What needs to be done
Return exactly the lines from the one containing "se a prévalu" through the last line of the records below, both included, and leave out any pictures.

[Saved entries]
*** Block opens ***
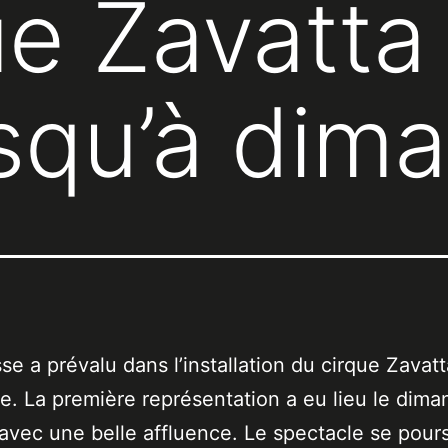
e Zavatta 
usqu’à dim
se a prévalu dans l’installation du cirque Zavatt
 La première représentation a eu lieu le dima
avec une belle affluence. Le spectacle se pours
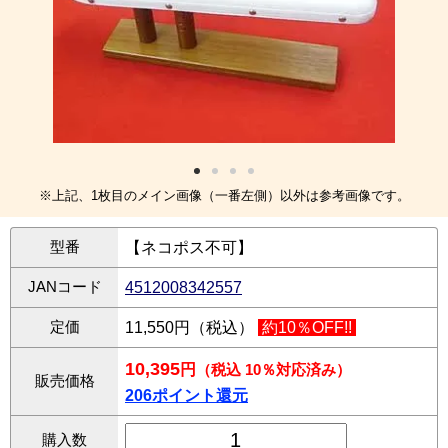
※上記、1枚目のメイン画像（一番左側）以外は参考画像です。
型番
【ネコポス不可】
JANコード
4512008342557
定価
11,550円（税込）
約10％OFF!!
10,395
円
（税込 10％対応済み）
販売価格
206ポイント還元
購入数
*** Block closes ***
Output for this exercise
se a prévalu dans l’installation du cirque Zavatt
 La première représentation a eu lieu le dima
avec une belle affluence. Le spectacle se pours
※上記、1枚目のメイン画像（一番左側）以外は参考画像です。
型番
【ネコポス不可】
JANコード
4512008342557
定価
11,550円（税込）
約10％OFF!!
10,395
円
（税込 10％対応済み）
販売価格
206ポイント還元
購入数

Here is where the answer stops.